Reproduce the records that follow in full, excluding any picture they contain.
### Materials provided ###
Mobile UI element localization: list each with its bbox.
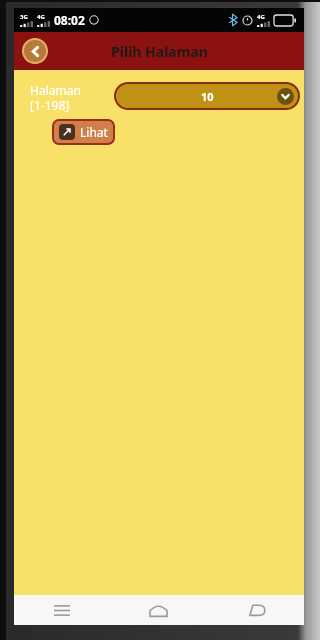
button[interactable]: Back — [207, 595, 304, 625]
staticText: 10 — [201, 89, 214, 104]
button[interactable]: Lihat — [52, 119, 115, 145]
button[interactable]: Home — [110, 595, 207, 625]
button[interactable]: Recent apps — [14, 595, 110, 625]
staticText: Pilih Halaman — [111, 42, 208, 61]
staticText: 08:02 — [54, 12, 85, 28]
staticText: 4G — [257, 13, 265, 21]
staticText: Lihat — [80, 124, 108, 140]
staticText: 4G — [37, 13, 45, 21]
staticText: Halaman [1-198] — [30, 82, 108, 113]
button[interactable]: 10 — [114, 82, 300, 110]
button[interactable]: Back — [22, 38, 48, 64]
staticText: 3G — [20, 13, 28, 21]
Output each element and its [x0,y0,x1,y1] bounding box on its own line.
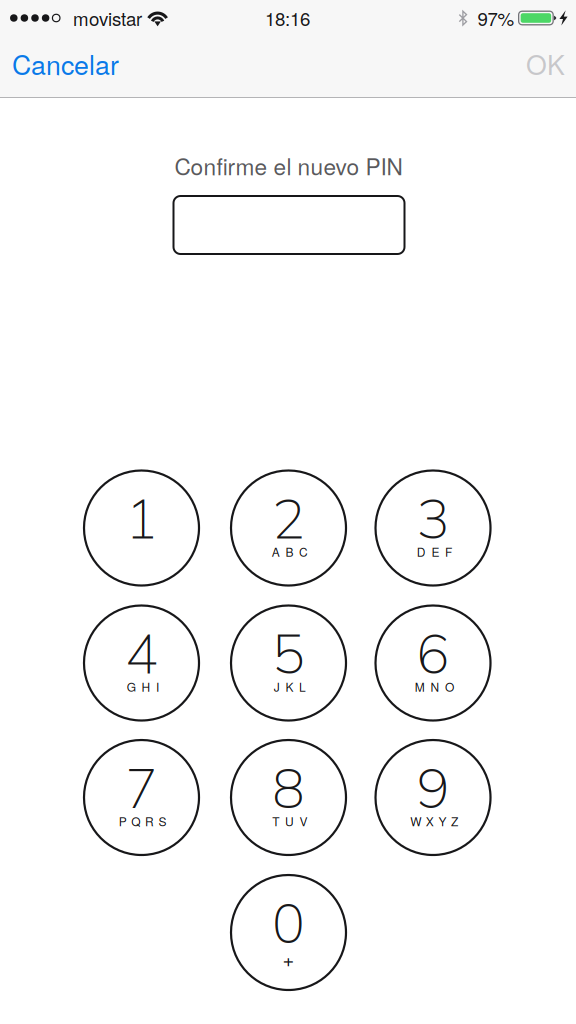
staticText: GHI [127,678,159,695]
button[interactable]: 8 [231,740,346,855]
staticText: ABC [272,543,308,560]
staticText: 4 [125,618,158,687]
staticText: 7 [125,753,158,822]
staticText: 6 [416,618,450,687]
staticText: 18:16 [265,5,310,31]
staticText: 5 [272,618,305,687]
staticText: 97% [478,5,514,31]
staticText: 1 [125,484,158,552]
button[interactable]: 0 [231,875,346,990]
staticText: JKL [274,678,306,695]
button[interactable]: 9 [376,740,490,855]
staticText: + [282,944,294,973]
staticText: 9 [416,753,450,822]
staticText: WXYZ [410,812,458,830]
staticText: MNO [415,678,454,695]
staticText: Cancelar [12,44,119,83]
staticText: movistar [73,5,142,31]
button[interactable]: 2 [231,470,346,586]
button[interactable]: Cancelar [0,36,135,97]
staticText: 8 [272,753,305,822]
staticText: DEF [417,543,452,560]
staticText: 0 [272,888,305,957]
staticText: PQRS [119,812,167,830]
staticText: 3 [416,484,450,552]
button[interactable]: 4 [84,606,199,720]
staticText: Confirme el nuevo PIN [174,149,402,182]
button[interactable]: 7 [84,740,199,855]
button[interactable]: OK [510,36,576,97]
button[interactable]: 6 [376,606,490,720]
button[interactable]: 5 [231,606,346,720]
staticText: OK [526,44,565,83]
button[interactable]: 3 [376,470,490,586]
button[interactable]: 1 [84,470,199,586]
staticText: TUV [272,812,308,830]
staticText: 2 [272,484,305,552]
###
**Response to this exercise**.
Mobile UI element localization: list each with its bbox.
button[interactable]: Back — [207, 595, 304, 625]
staticText: 10 — [201, 89, 214, 104]
button[interactable]: Lihat — [52, 119, 115, 145]
button[interactable]: Home — [110, 595, 207, 625]
button[interactable]: Recent apps — [14, 595, 110, 625]
staticText: Pilih Halaman — [111, 42, 208, 61]
staticText: 08:02 — [54, 12, 85, 28]
staticText: 4G — [257, 13, 265, 21]
staticText: Lihat — [80, 124, 108, 140]
staticText: 4G — [37, 13, 45, 21]
staticText: Halaman [1-198] — [30, 82, 108, 113]
button[interactable]: 10 — [114, 82, 300, 110]
button[interactable]: Back — [22, 38, 48, 64]
staticText: 3G — [20, 13, 28, 21]
Output each element and its [x0,y0,x1,y1] bounding box on its own line.
staticText: GHI [127,678,159,695]
button[interactable]: 8 [231,740,346,855]
staticText: ABC [272,543,308,560]
staticText: 4 [125,618,158,687]
staticText: 7 [125,753,158,822]
staticText: 6 [416,618,450,687]
staticText: 18:16 [265,5,310,31]
staticText: 5 [272,618,305,687]
staticText: 97% [478,5,514,31]
staticText: 1 [125,484,158,552]
button[interactable]: 0 [231,875,346,990]
staticText: JKL [274,678,306,695]
button[interactable]: 9 [376,740,490,855]
staticText: + [282,944,294,973]
staticText: 9 [416,753,450,822]
staticText: WXYZ [410,812,458,830]
staticText: MNO [415,678,454,695]
staticText: Cancelar [12,44,119,83]
staticText: movistar [73,5,142,31]
button[interactable]: 2 [231,470,346,586]
button[interactable]: Cancelar [0,36,135,97]
staticText: 8 [272,753,305,822]
staticText: DEF [417,543,452,560]
staticText: 0 [272,888,305,957]
staticText: PQRS [119,812,167,830]
staticText: 3 [416,484,450,552]
button[interactable]: 4 [84,606,199,720]
staticText: Confirme el nuevo PIN [174,149,402,182]
button[interactable]: 7 [84,740,199,855]
button[interactable]: OK [510,36,576,97]
button[interactable]: 6 [376,606,490,720]
button[interactable]: 5 [231,606,346,720]
staticText: OK [526,44,565,83]
button[interactable]: 3 [376,470,490,586]
button[interactable]: 1 [84,470,199,586]
staticText: TUV [272,812,308,830]
staticText: 2 [272,484,305,552]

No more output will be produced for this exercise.